5. The obligation to preserve electronically stored information requires reasonable and good faith efforts to retain information that is expected to be relevant to claims or defenses in reasonably anticipated or pending litigation. However, it is unreasonable to expect parties to take every conceivable step or disproportionate steps to preserve each instance of relevant electronically stored information.
6. Responding parties are best situated to evaluate the procedures, methodologies, and technologies appropriate for preserving and producing their own electronically stored information.
7. The requesting party has the burden on a motion to compel to show that the responding party’s steps to preserve and produce relevant electronically stored information were inadequate.
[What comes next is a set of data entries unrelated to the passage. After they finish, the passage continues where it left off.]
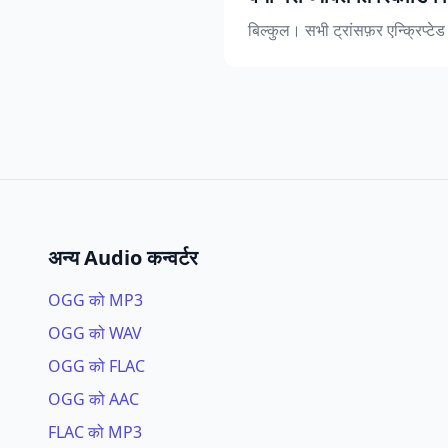
बिल्कुल। सभी ट्रांसफ़र एन्क्रिप्टेड
अन्य Audio कन्वर्टर
OGG को MP3
OGG को WAV
OGG को FLAC
OGG को AAC
FLAC को MP3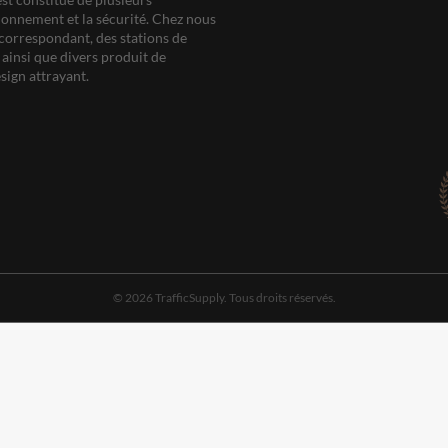
ationnement et la sécurité. Chez nous
correspondant, des stations de
ainsi que divers produit de
sign attrayant.
© 2026 TrafficSupply. Tous droits réservés.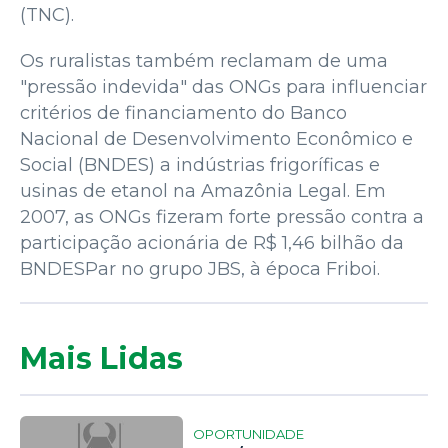
(TNC).
Os ruralistas também reclamam de uma
"pressão indevida" das ONGs para influenciar
critérios de financiamento do Banco
Nacional de Desenvolvimento Econômico e
Social (BNDES) a indústrias frigoríficas e
usinas de etanol na Amazônia Legal. Em
2007, as ONGs fizeram forte pressão contra a
participação acionária de R$ 1,46 bilhão da
BNDESPar no grupo JBS, à época Friboi.
Mais Lidas
OPORTUNIDADE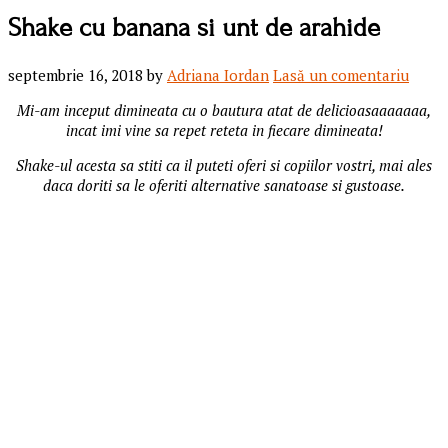
Shake cu banana si unt de arahide
septembrie 16, 2018
by
Adriana Iordan
Lasă un comentariu
Mi-am inceput dimineata cu o bautura atat de delicioasaaaaaaa,
incat imi vine sa repet reteta in fiecare dimineata!
Shake-ul acesta sa stiti ca il puteti oferi si copiilor vostri, mai ales
daca doriti sa le oferiti alternative sanatoase si gustoase.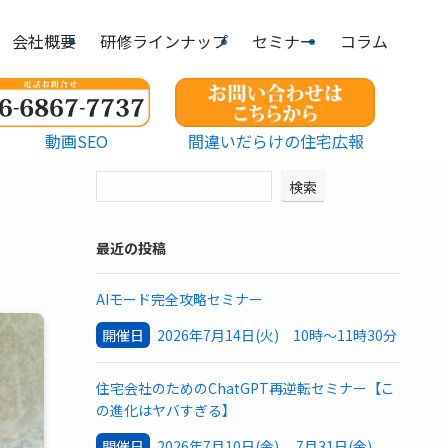
会社概要
研修ラインナップ
セミナー
コラム
動画SEO
間違いだらけの住宅広報
検索
最近の投稿
AIモード完全攻略セミナー
開催日
2026年7月14日(火) 10時～11時30分
住宅会社のためのChatGPT再逆転セミナー【こ
の進化はヤバすぎる】
開催日
2026年7月10日(金) 7月31日(金)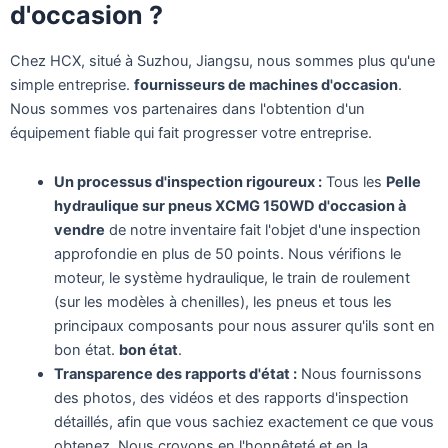
d'occasion ?
Chez HCX, situé à Suzhou, Jiangsu, nous sommes plus qu'une
simple entreprise.
fournisseurs de machines d'occasion
.
Nous sommes vos partenaires dans l'obtention d'un
équipement fiable qui fait progresser votre entreprise.
Un processus d'inspection rigoureux :
Tous les
Pelle
hydraulique sur pneus XCMG 150WD d'occasion à
vendre
de notre inventaire fait l'objet d'une inspection
approfondie en plus de 50 points. Nous vérifions le
moteur, le système hydraulique, le train de roulement
(sur les modèles à chenilles), les pneus et tous les
principaux composants pour nous assurer qu'ils sont en
bon état.
bon état
.
Transparence des rapports d'état :
Nous fournissons
des photos, des vidéos et des rapports d'inspection
détaillés, afin que vous sachiez exactement ce que vous
obtenez. Nous croyons en l'honnêteté et en la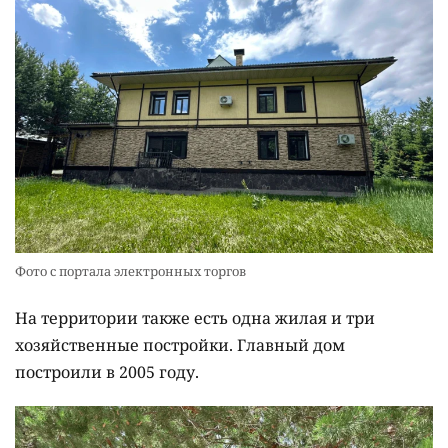
Фото с портала электронных торгов
На территории также есть одна жилая и три
хозяйственные постройки. Главный дом
построили в 2005 году.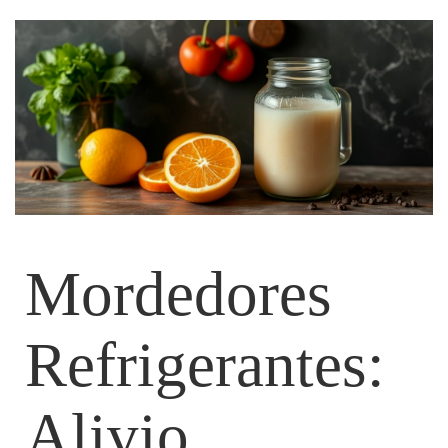
Mordedores
Refrigerantes:
Alivio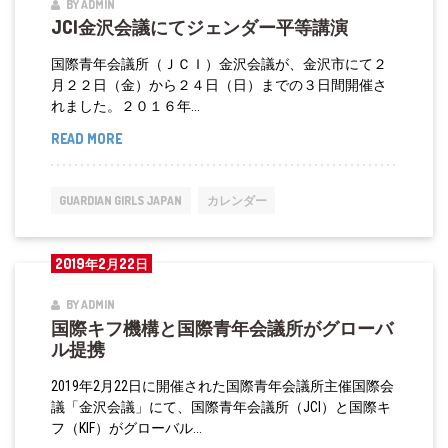
が
BY ADMIN
席
JCI金沢会議にてジェンダー平等講演
外
務
国際青年会議所（ＪＣＩ）金沢会議が、金沢市にて２
大
月２２日（金）から２４日（日）までの３日間開催さ
れました。２０１６年...
臣
を
READ MORE
JCI
表
金
敬
沢
GUARDIAN GIRLS JAPAN
カレンダー
訪
会
問
議
2019年2月22日
に
て
BY ADMIN
国際キフ機構と国際青年会議所がグローバ
ジ
ル提携
ェ
ン
2019年2月22日に開催された国際青年会議所主催国際会
議「金沢会議」にて、国際青年会議所（JCI）と国際キ
ダ
フ（KIF）がグローバル...
ー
8. The primary source of electronically stored information to be preserved and produced should be those readily accessible in the ordinary course. Only when electronically stored information is not available through such primary sources should parties move down a continuum of less accessible sources until the information requested to be preserved or produced is no longer proportional.
9. Absent a showing of special need and relevance, a responding party should not be required to preserve, review, or produce deleted, shadowed, fragmented, or residual electronically stored information.
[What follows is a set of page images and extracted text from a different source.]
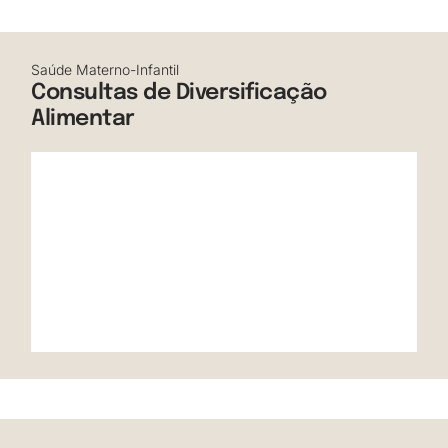
Saúde Materno-Infantil
Consultas de Diversificação
Alimentar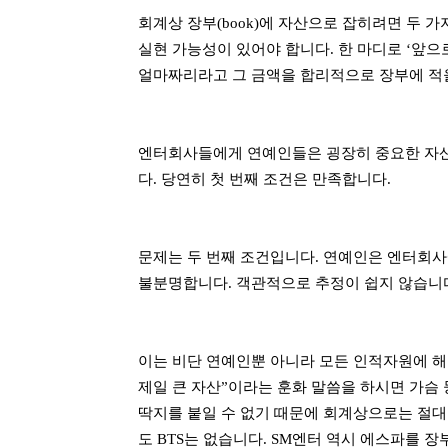
회계상 장부(book)에 자산으로 잡히려면 두 가
실현 가능성이 있어야 합니다. 한 마디로 ‘앞으로
얼마짜리라고 그 금액을 합리적으로 장부에 적을
엔터회사들에게 연예인들은 굉장히 중요한 자산
다. 당연히 첫 번째 조건은 만족합니다.
문제는 두 번째 조건입니다. 연예인은 엔터회사
불분명합니다. 객관적으로 추정이 쉽지 않습니
이는 비단 연예인뿐 아니라 모든 인적자원에 해
제일 큰 자산”이라는 훈화 말씀을 하시면 가슴
딱지를 붙일 수 없기 때문에 회계상으로는 절대
도 BTS는 없습니다. SM엔터 역시 에스파를 장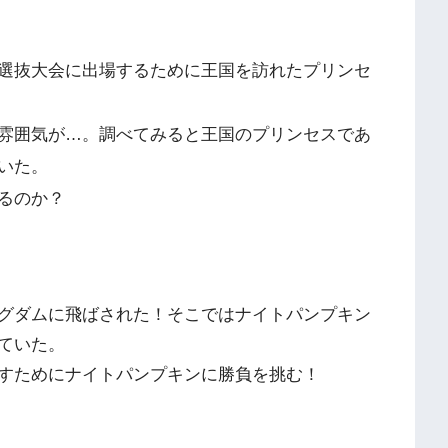
選抜大会に出場するために王国を訪れたプリンセ
雰囲気が…。調べてみると王国のプリンセスであ
いた。
るのか？
》
グダムに飛ばされた！そこではナイトパンプキン
ていた。
すためにナイトパンプキンに勝負を挑む！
10. Parties should take reasonable steps to safeguard electronically stored information, the disclosure or dissemination of which is subject to privileges, work product protections, privacy obligations, or other legally enforceable restrictions.
11. A responding party may satisfy its good faith obligation to preserve and produce relevant electronically stored information by using technology and processes, such as data sampling, searching, or the use of selection criteria.
12. The production of electronically stored information should be made in the form or forms in which it is ordinarily maintained or in a that is reasonably usable given the nature of the electronically stored information and the proportional needs of the case.
13. The costs of preserving and producing relevant and proportionate electronically stored information ordinarily should be borne by the responding party.
14. The breach of a duty to preserve electronically stored information may be addressed by remedial measures, sanctions, or both: remedial measures are appropriate to cure prejudice; sanctions are appropriate only if a party acted with intent to deprive another party of the use of relevant electronically stored information.
Ralph, thanks so much for the mention of our Program in your blog, the resulting exposure I hope it brings tor our Pilot… and, of course, for your invaluable participation in our workshop yesterday. I’m not sure if you see a spot on the bench in your future, but you put the world on notice duriong our mock that you’d be an excellent jurist if that route ever appealed to you.
In all, we could not have been more impressed by and grateful for our speakers’ knowledge, insight and dedication to the idea that electronic discovery as a whole can be done better, faster and less expensively than the way we often see it done today.
I echo your sentiment that our Principles are meant to be a step in the right direction…. and there is empirical evidence that they are beginning to make a difference in many matters. There are many Principles I could single out as critically important, but the one we definitely tried to shine a bright light on during the mock was the idea that cooperation is possible, even for zealous advocates, and often, it is in the best interest of the clients.
[…] Seventh Circuit Electronic Discovery Workshop on Computer-Assisted Review. The event, which was previously described here, was held in the Ceremonial Courtroom of the Everett M. Dirksen Courthouse in downtown Chicago on […]
That sounds like a great place to have been. I cannot wait for the video when it is available. I got to hear from Maura Grossman (and many other greats) at Georgetown Law’s eDiscovery Training a couple of weeks ago. I’m new to the eDiscovery field (as Litigation Support) and relish in these sort of discussions.